What to produce =>
Copy, exactly as written, the lines that begin at the one containing "Placas de carro por estado" and end at the one containing "estimado y la mejor opción para tu zona.". Skip any pictures in the data below.
[[ Provided records open ]]
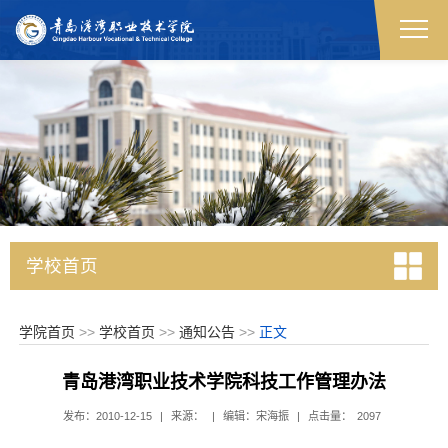
学校首页
学院首页
>>
学校首页
>>
通知公告
>>
正文
青岛港湾职业技术学院科技工作管理办法
发布：2010-12-15
|
来源：
|
编辑：宋海振
|
点击量：
2097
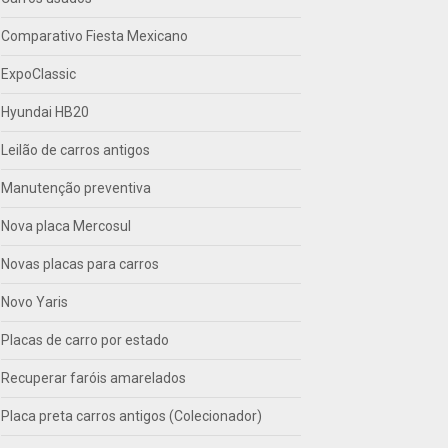
Comparativo Fiesta Mexicano
ExpoClassic
Hyundai HB20
Leilão de carros antigos
Manutenção preventiva
Nova placa Mercosul
Novas placas para carros
Novo Yaris
Placas de carro por estado
Recuperar faróis amarelados
Placa preta carros antigos (Colecionador)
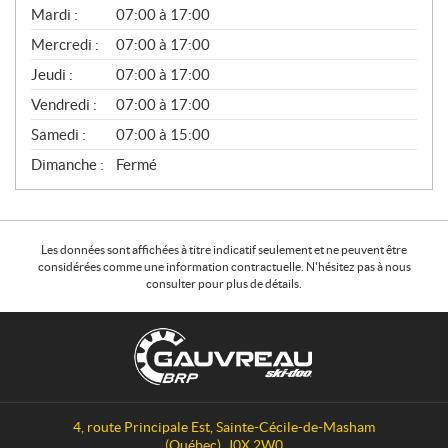
N
Mardi :
07:00 à 17:00
É
Mercredi :
07:00 à 17:00
R
A
Jeudi :
07:00 à 17:00
L
Vendredi :
07:00 à 17:00
Samedi :
07:00 à 15:00
Dimanche :
Fermé
Les données sont affichées à titre indicatif seulement et ne peuvent être
considérées comme une information contractuelle. N'hésitez pas à nous
consulter pour plus de détails.
C
G
o
a
n
u
t
v
a
r
4, route Principale Est
,
Sainte-Cécile-de-Masham
c
e
(Québec)
J0X 2W0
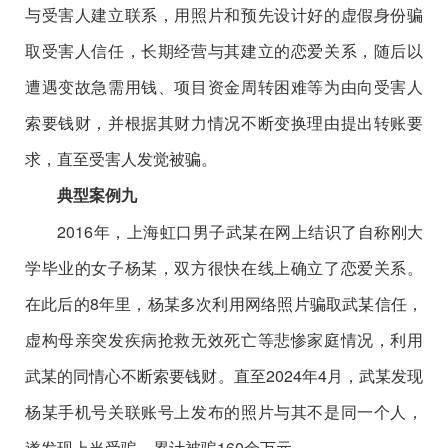
与受害人建立联系，用照片和预先设计好的虚假身份骗
取受害人信任，长期经营与其建立的恋爱关系，随后以
遭遇变故急需用钱、项目资金周转困难等为由向受害人
索要钱财，并根据其财力情况不断变换理由提出转账要
求，直至受害人发觉被骗。
典型案例九
2016年，上海虹口男子武某在网上结识了自称刚大
学毕业的女子杨某，双方很快在线上确立了恋爱关系。
在此后的8年里，杨某多次利用网络照片骗取武某信任，
虚构母亲突发疾病抢救无效死亡等悲惨家庭情况，利用
武某的同情心不断索要钱财。直至2024年4月，武某发现
杨某手机号关联账号上发布的照片与其不是同一个人，
遂发现上当受骗，累计被骗160余万元。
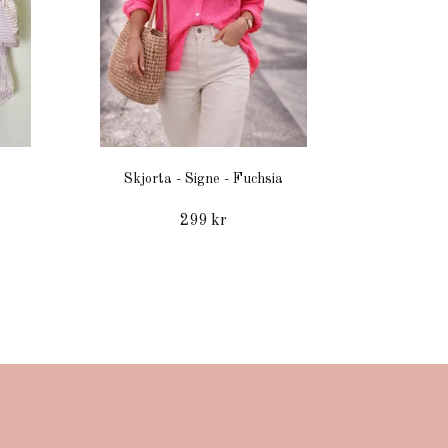
Skjorta - Signe - Fuchsia
299 kr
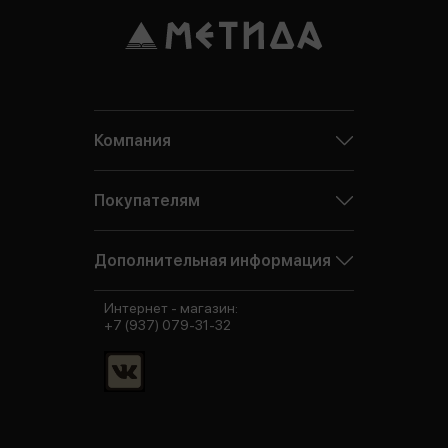
Компания
Покупателям
Дополнительная информация
Интернет - магазин:
+7 (937) 079-31-32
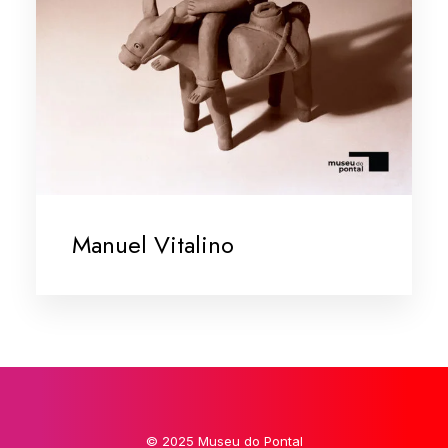
Manuel Vitalino
© 2025 Museu do Pontal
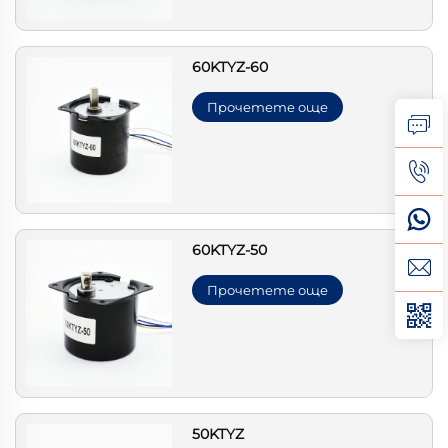
60KTYZ-60
Прочетете още
60KTYZ-50
Прочетете още
50KTYZ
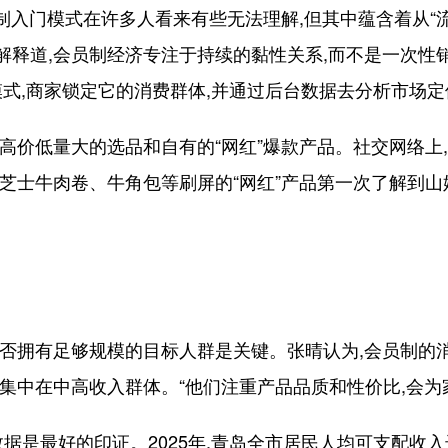
入门模式在许多人看来有些无法理解,但其中蕴含着从“流
释道,会员制经济专注于持续的黏性关系,而不是一次性销售
模式,商家锁定它的消费群体,并通过后台数据去分析市场
低量大的选品和自有的“网红”爆款产品。社交网络上,“
芝士牛肉卷、牛角包等刷屏的“网红”产品第一次了解到山
拥有足够规模的目标人群是关键。张晴认为,会员制的
集中在中高收入群体。“他们注重产品品质和性价比,会为
最好的印证。2025年,青岛全市居民人均可支配收入达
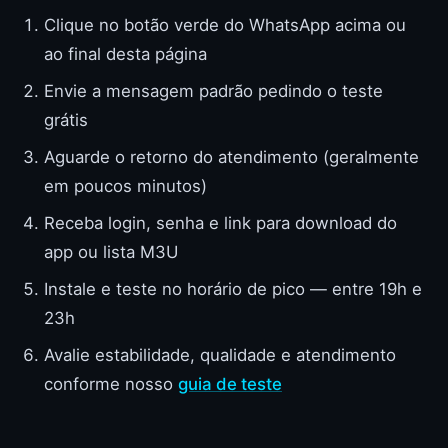
Clique no botão verde do WhatsApp acima ou
ao final desta página
Envie a mensagem padrão pedindo o teste
grátis
Aguarde o retorno do atendimento (geralmente
em poucos minutos)
Receba login, senha e link para download do
app ou lista M3U
Instale e teste no horário de pico — entre 19h e
23h
Avalie estabilidade, qualidade e atendimento
conforme nosso
guia de teste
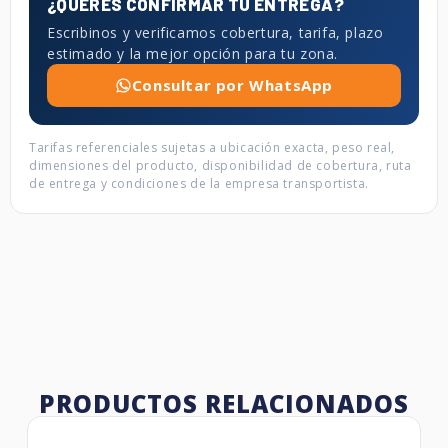
¿QUERÉS CONFIRMAR TU ENTREGA?
Escribinos y verificamos cobertura, tarifa, plazo
estimado y la mejor opción para tu zona.
Consultar por WhatsApp
Tarifas referenciales sujetas a ubicación exacta, peso real,
dimensiones del producto, disponibilidad de cobertura, ruta
de entrega y condiciones de la empresa transportista.
PRODUCTOS RELACIONADOS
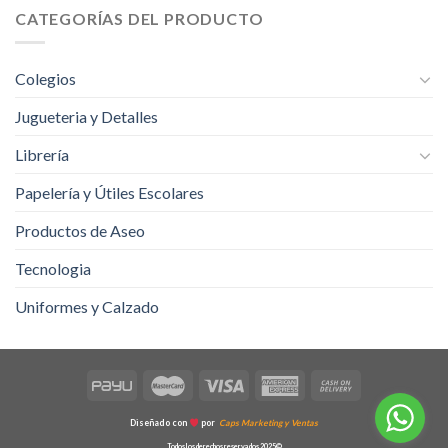
CATEGORÍAS DEL PRODUCTO
Colegios
Jugueteria y Detalles
Librería
Papelería y Útiles Escolares
Productos de Aseo
Tecnologia
Uniformes y Calzado
Diseñado con
por
Caps Marketing y Ventas
Todos los derechos reservados 2025©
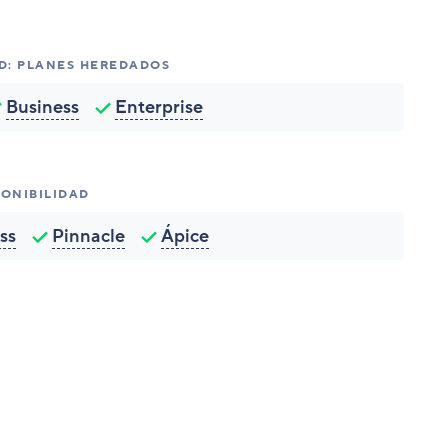
AD: PLANES HEREDADOS
Business
Enterprise
PONIBILIDAD
ss
Pinnacle
Ápice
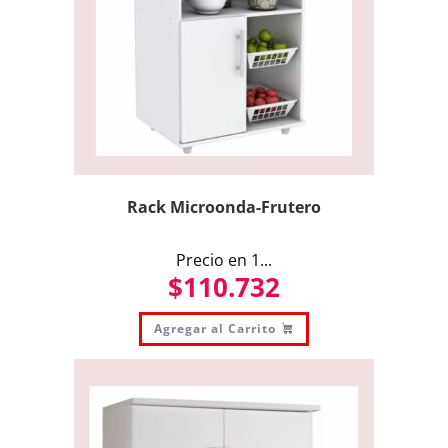
Rack Microonda-Frutero
Precio en 1...
$
110.732
Agregar al Carrito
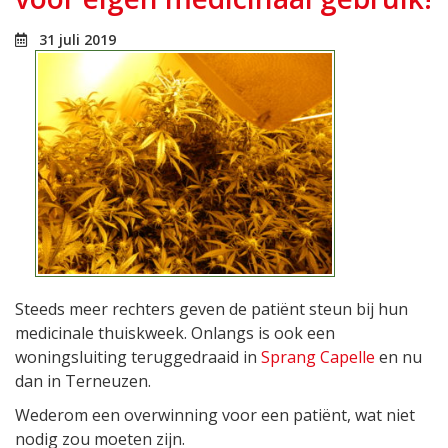
31 juli 2019
Steeds meer rechters geven de patiënt steun bij hun
medicinale thuiskweek. Onlangs is ook een
woningsluiting teruggedraaid in
Sprang Capelle
en nu
dan in Terneuzen.
Wederom een overwinning voor een patiënt, wat niet
nodig zou moeten zijn.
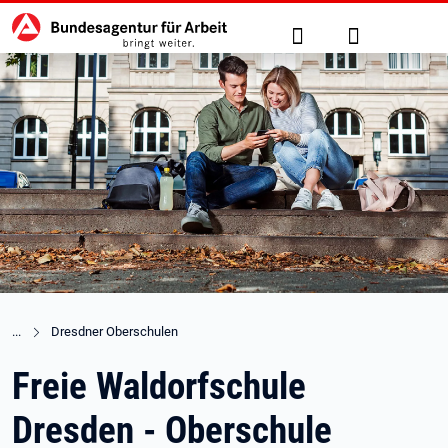
Hauptnavigation
zu den Hauptinhalten springen
Suche
Anmelden
Dresdner Oberschulen
Freie Waldorfschule
Dresden - Oberschule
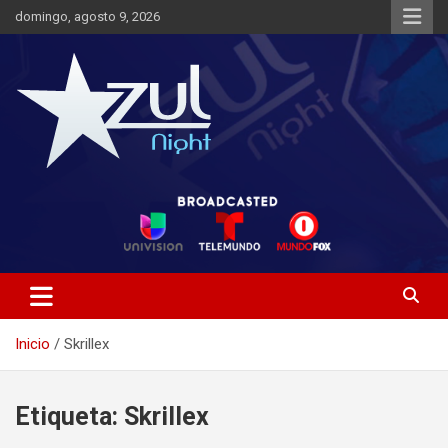
Saltar
domingo, agosto 9, 2026
al
contenido
Noticias de Entretenimiento
Azul Night TV
Inicio
Skrillex
Etiqueta:
Skrillex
[[ Provided records closed ]]
Expected answer =>
Placas de carro por estado
Recuperar faróis amarelados
Placa preta carros antigos (Colecionador)
N
Mardi :
07:00 à 17:00
É
Mercredi :
07:00 à 17:00
R
A
Jeudi :
07:00 à 17:00
L
Vendredi :
07:00 à 17:00
Samedi :
07:00 à 15:00
Dimanche :
Fermé
Les données sont affichées à titre indicatif seulement et ne peuvent être
considérées comme une information contractuelle. N'hésitez pas à nous
consulter pour plus de détails.
C
G
o
a
n
u
t
v
a
r
4, route Principale Est
,
Sainte-Cécile-de-Masham
c
e
(Québec)
J0X 2W0
与受害人建立联系，用照片和预先设计好的虚假身份骗
取受害人信任，长期经营与其建立的恋爱关系，随后以
遭遇变故急需用钱、项目资金周转困难等为由向受害人
索要钱财，并根据其财力情况不断变换理由提出转账要
求，直至受害人发觉被骗。
典型案例九
2016年，上海虹口男子武某在网上结识了自称刚大
学毕业的女子杨某，双方很快在线上确立了恋爱关系。
在此后的8年里，杨某多次利用网络照片骗取武某信任，
虚构母亲突发疾病抢救无效死亡等悲惨家庭情况，利用
武某的同情心不断索要钱财。直至2024年4月，武某发现
杨某手机号关联账号上发布的照片与其不是同一个人，
遂发现上当受骗，累计被骗160余万元。
Skjorta - Signe - Fuchsia
299 kr
Компания
Покупателям
Дополнительная информация
Интернет - магазин:
+7 (937) 079-31-32
Manuel Vitalino
© 2025 Museu do Pontal
60KTYZ-60
Прочетете още
60KTYZ-50
Прочетете още
50KTYZ
入门模式在许多人看来有些无法理解,但其中蕴含着从“流
释道,会员制经济专注于持续的黏性关系,而不是一次性销售
模式,商家锁定它的消费群体,并通过后台数据去分析市场
低量大的选品和自有的“网红”爆款产品。社交网络上,“
芝士牛肉卷、牛角包等刷屏的“网红”产品第一次了解到山
拥有足够规模的目标人群是关键。张晴认为,会员制的
集中在中高收入群体。“他们注重产品品质和性价比,会为
最好的印证。2025年,青岛全市居民人均可支配收入达
Clique no botão verde do WhatsApp acima ou
ao final desta página
Envie a mensagem padrão pedindo o teste
grátis
Aguarde o retorno do atendimento (geralmente
em poucos minutos)
Receba login, senha e link para download do
app ou lista M3U
Instale e teste no horário de pico — entre 19h e
23h
Avalie estabilidade, qualidade e atendimento
conforme nosso
guia de teste
¿QUERÉS CONFIRMAR TU ENTREGA?
Escribinos y verificamos cobertura, tarifa, plazo
estimado y la mejor opción para tu zona.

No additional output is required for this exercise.